Records for the task:

+++

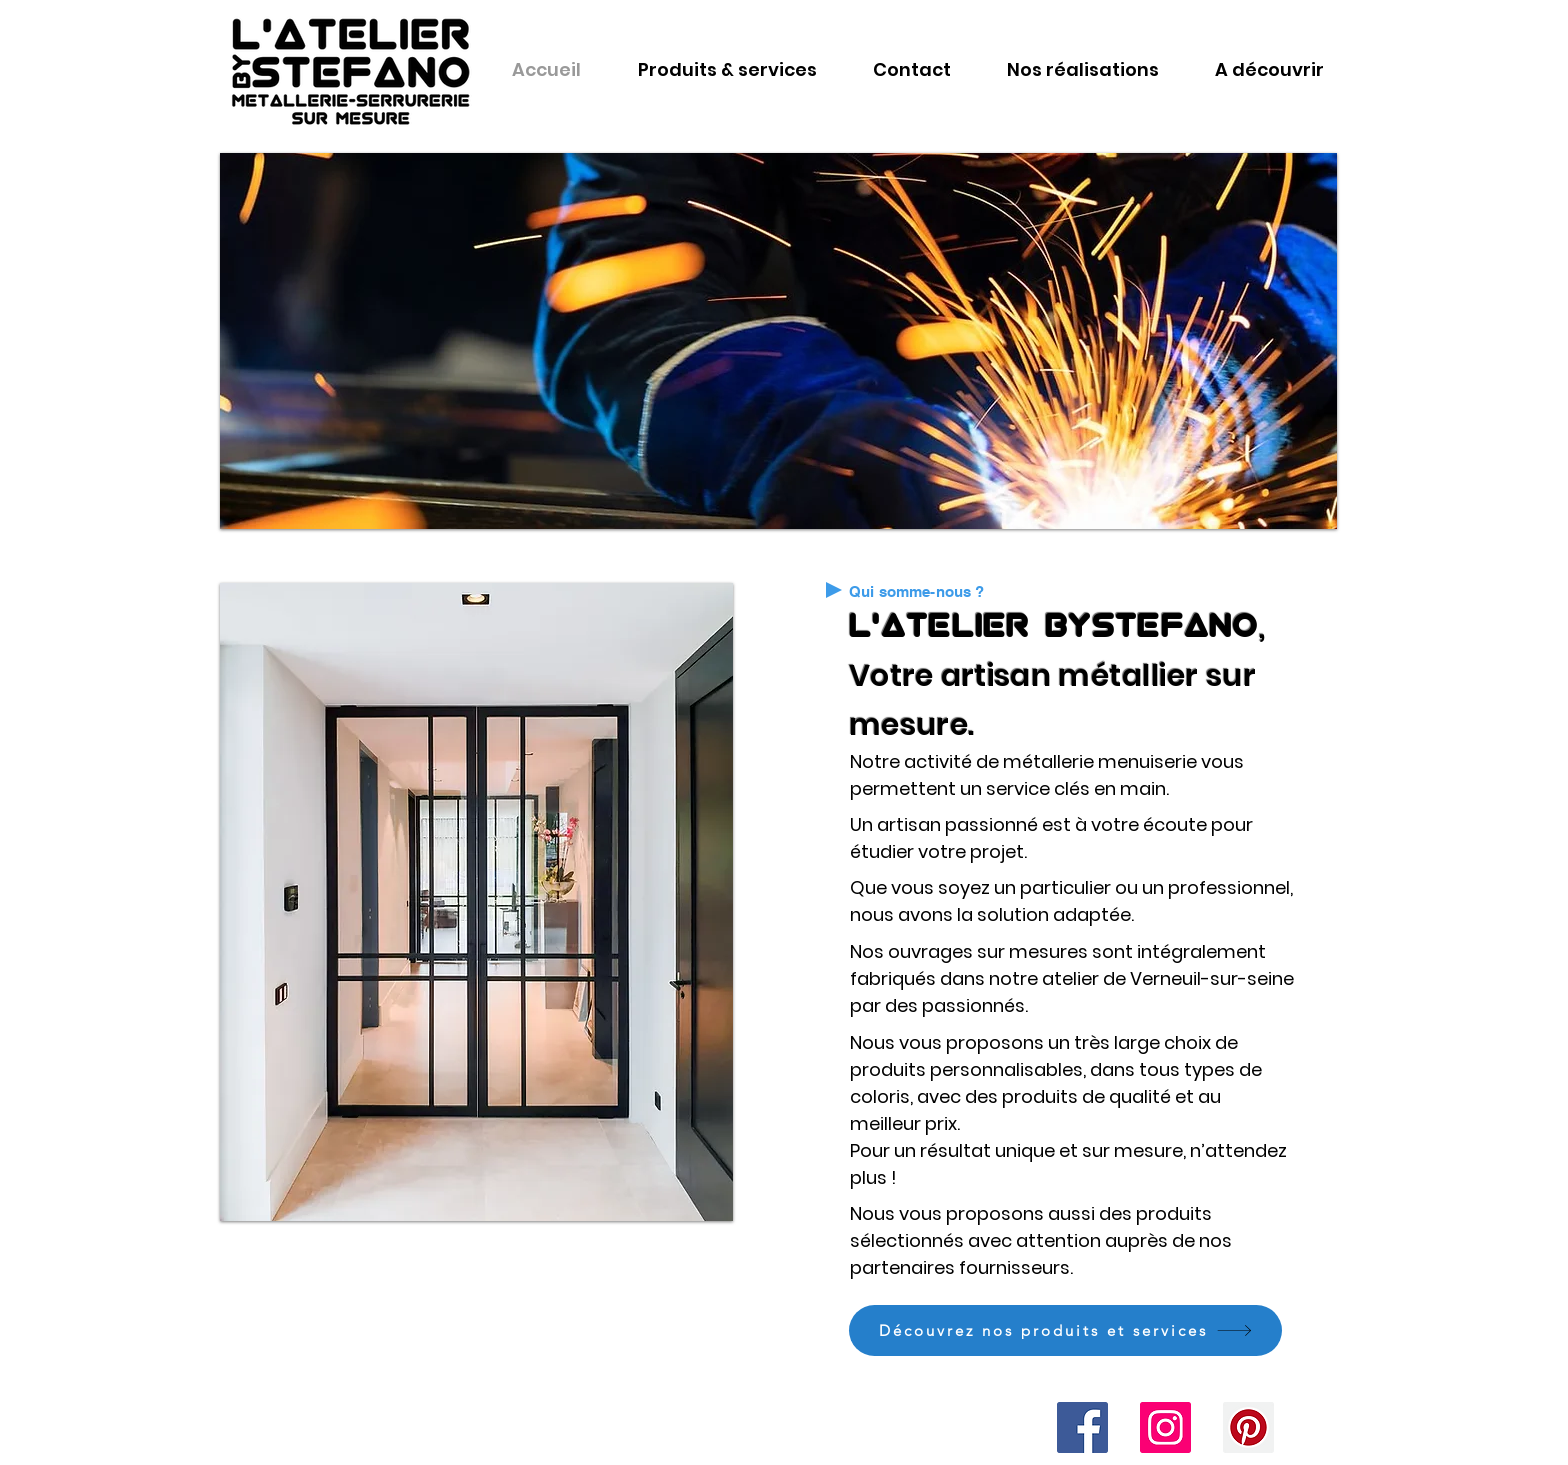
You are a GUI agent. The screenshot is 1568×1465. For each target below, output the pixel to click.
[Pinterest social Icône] (1248, 1427)
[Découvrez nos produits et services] (1065, 1330)
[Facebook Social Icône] (1082, 1427)
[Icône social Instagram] (1165, 1427)
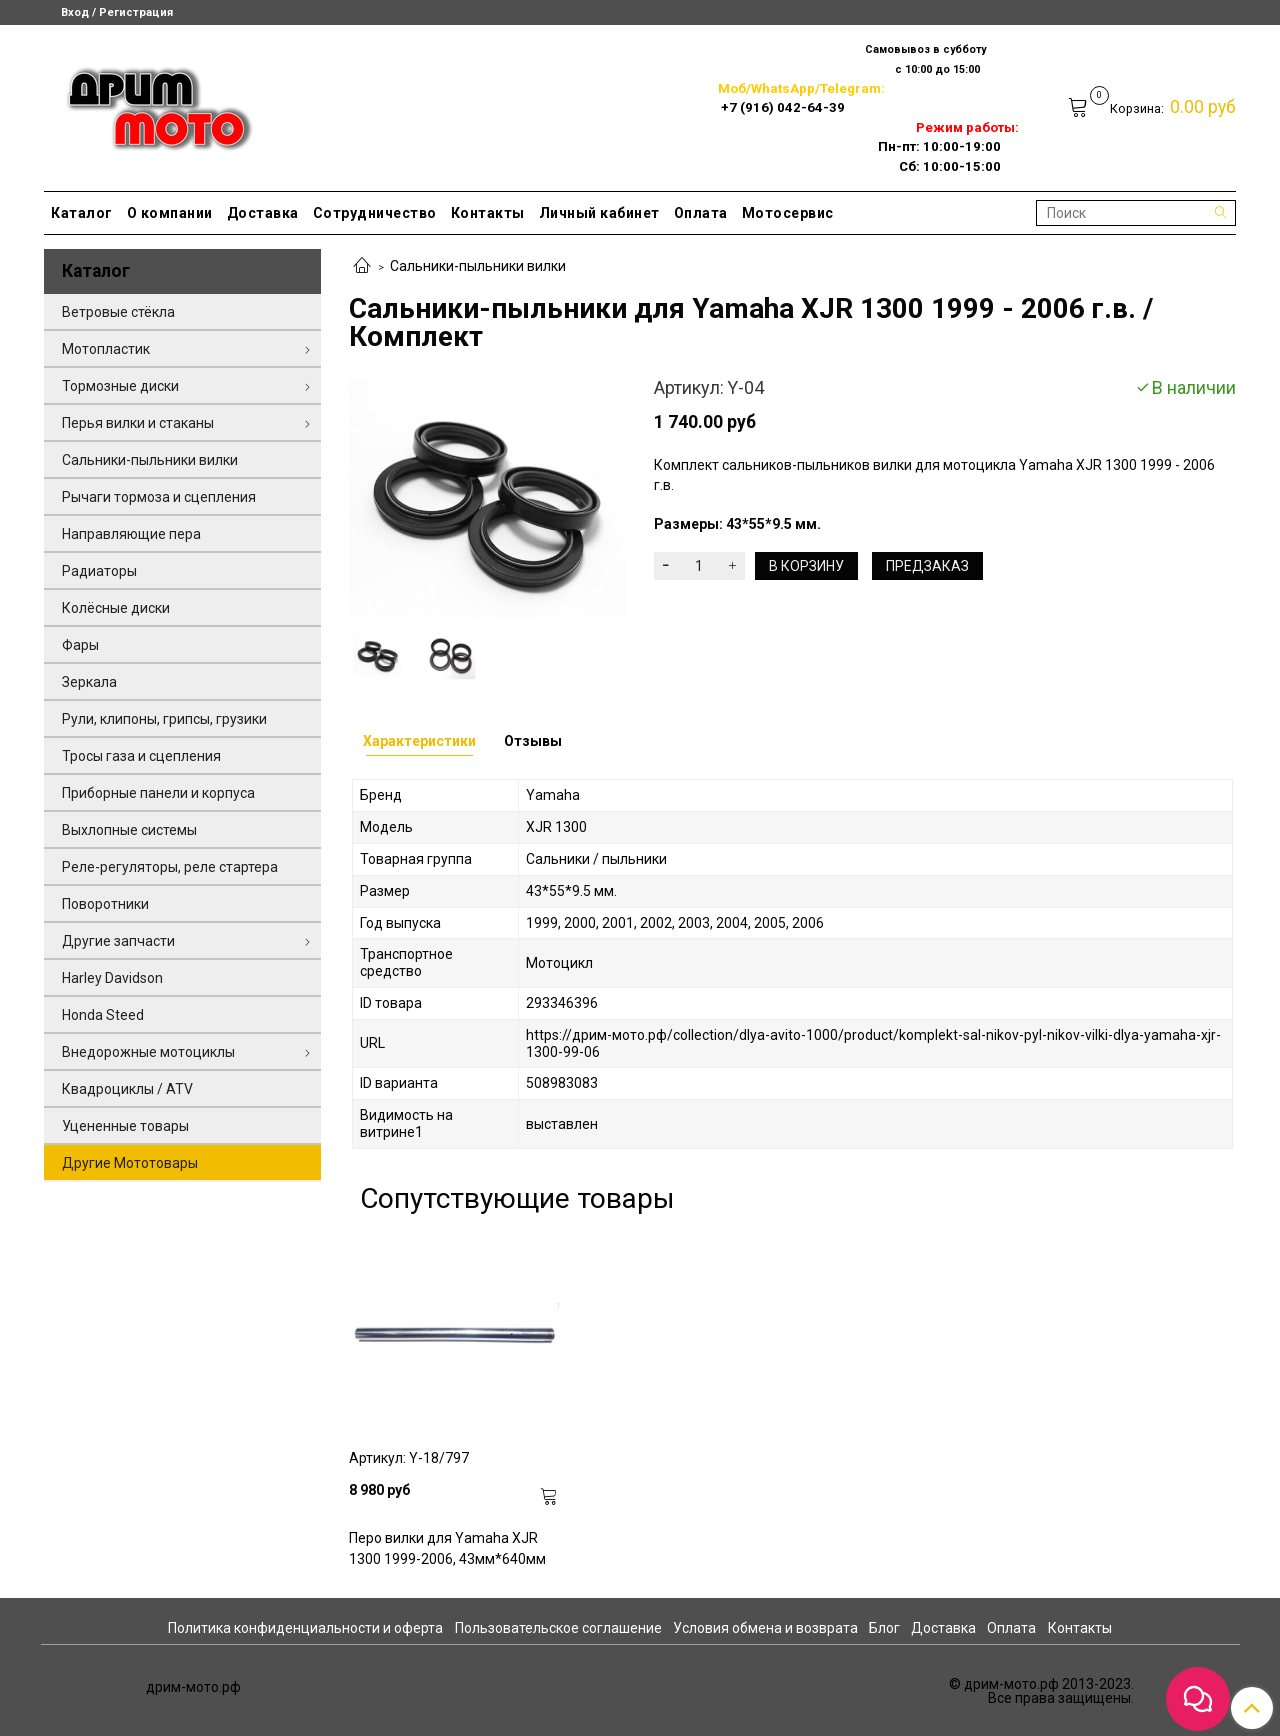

+++

What to do:
Reproduce each entry precisely, dropping only the pictures.

Solution to this task:
You are a GUI agent. The screenshot is 1568×1465. For each target below, output the pixel to click.
[Pinterest social Icône] (1248, 1427)
[Découvrez nos produits et services] (1065, 1330)
[Facebook Social Icône] (1082, 1427)
[Icône social Instagram] (1165, 1427)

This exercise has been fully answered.